Are we still the people we once imagined ourselves to be?

America was founded on a belief in freedom and individualism. Many of immigrants came here to escape persecution. Sadly, concurrently many people were also brought here under compulsion (African slaves) or treated with treachery and violence (native Americans) by the very same people who sought to escape such conditions in the Old World. Despite being a land of contradictions, we have also been a country of evolving egalitarianism and opportunity.

National mythology is the epic saga that binds us together. It is not “history,” rather it is the inspiring narrative about the nation’s past. It serves as a collective symbol and affirmation of our values and national principles.  The operative terms are “evolving,” “free” and “individual.”

These ideas are captured in libertarianism: “a political and social philosophy that promotes individual rights, civil liberties, democracy, and free enterprise.” This is the aspirational vision of what my America stands for. Our story has been the saga of evolution from its fledgling and flawed start to a better but still imperfect state today.

To promote those, the best course for our country is to limit the size of government and give as much freedom of choice and action to the individual. This includes both personal and financial considerations. The rules and regulations constraining our actions should be minimized consistent with good order and security for the community and country. Individuals should decide how to optimize their own happiness. Limit taxes both to maximize the wealth of the individual (give them as much freedom to choose how to spend their money) and minimize the resources allocated to government bureaucracy (to limit the size and scope of their authority over us).

Is this notion even possible in today’s world?

First, individual freedom is a two-edged sword. If you get the liberty of action, you also assume responsibility for the outcomes. If you spend your money frivolously, it is still up to you to feed, clothe and house yourself. You do not get the right to “be free” and expect a system to compensate for your poor decisions. I am not sanguine that we can accept this relationship.

We have become addicted to the “bailout.” The past quarter century has been marked by an ever-increasing intervention by government when “bad” things happen in the private sector.

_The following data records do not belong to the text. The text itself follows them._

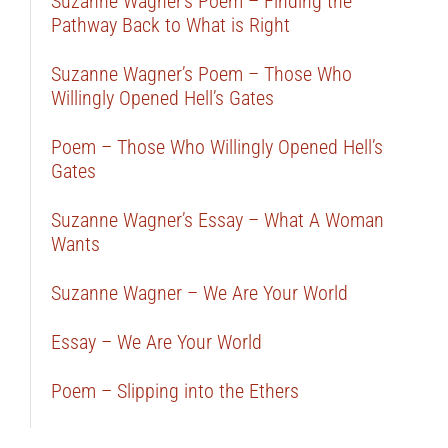
Suzanne Wagner’s Poem – Finding the
Pathway Back to What is Right
Suzanne Wagner’s Poem – Those Who
Willingly Opened Hell’s Gates
Poem – Those Who Willingly Opened Hell’s
Gates
Suzanne Wagner’s Essay – What A Woman
Wants
Suzanne Wagner – We Are Your World
Essay – We Are Your World
Poem – Slipping into the Ethers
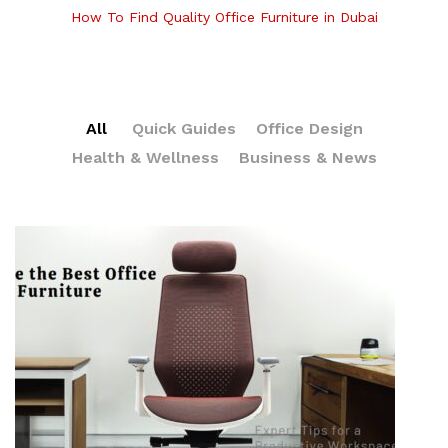
How To Find Quality Office Furniture in Dubai
All
Quick Guides
Office Design
Health & Wellness
Business & News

Government bailouts of financial institutions deemed “to big to fail” set a dreadful precedent (although this type of policy has been around for over a century). These institutions received a significant opportunity when the Glass-Stegall act was revoked in 1999 which allowed the wall between investment and retail banking to crumble. Essentially banks used that opening to “speculate” putting themselves (and our deposits) at risk then expected the government to fix their problems when things turned sour. Reward is predicated on risk-taking. They got the upside profit and pawned the downside loss off on the public.

We have buffered individual choices from the realities of a tough world. Someone who builds a house on the water now expects the “collective” (FEMA or some other agency) to (literally) bail them out in a natural disaster. Likewise, if I fail to save, the government should not only provide a “safety net,” it should outright support me in my retirement. The logical difficult outcomes of poor life choices are no longer a personal responsibility.

We want someone else to “de-risk” our environment. Rather than forcing the individual and the private sector to face the consequences of their actions, the government now aims to minimize their liability/exposure by mitigating the possibility of failure.

Are we more safe and secure today? Perhaps yes, when compared to the early days of our colonial heritage. Are some government regulatory actions successful (Clean Water Act for instance)? Yes, to a point. The problem is that rules and constraints (even those designed to be temporary) never seem to retreat. Regulations always become more stringent. There is no reverse gear in governmental power. As Ronald Reagan once stated, “No government ever voluntarily reduces itself in size. Government programs, once launched, never disappear.” Fundamentally, the ever-encroaching nature of regulatory interference has not resulted in “better” society.

Perhaps we are more “comfortable” (on average); but what have we lost along the way?

I arrived in this region over thirty years ago and found a land of opportunity. Such is not the case today. Between financial regulations (a byproduct of the bailouts) and ever-more-stringent development ordinances and building codes, I doubt it would be possible to start from scratch and create the businesses I have. Certainly, something else would have opened up, but those specific operations that employed hundreds of people, facilitate growth for other businesses, and provided a living for my family would be foreclosed.

In the place of opportunity (to try and succeed or fail, then try again), we now want to make everyone equal (not give them an equal opportunity because that entails the possibility of failure and that is an anathema today).

We now demand that the life be “fair,” and are engineering a society on that premise. However, that is not how the world works (neither by God’s divine hand nor by nature’s evolutionary characteristics). Life can be wonderful, but it is often a harsh mistress.

Our place in the world is defined by who we choose to become (or at least that is how it should work). We do ourselves no favor when we mitigate the consequences of poor choices and make everyone a “winner.” Life is not a participatory sport; it is a hard-nosed competition. Societies that don’t play by those rules are ultimately destined to the “ash heap of history.”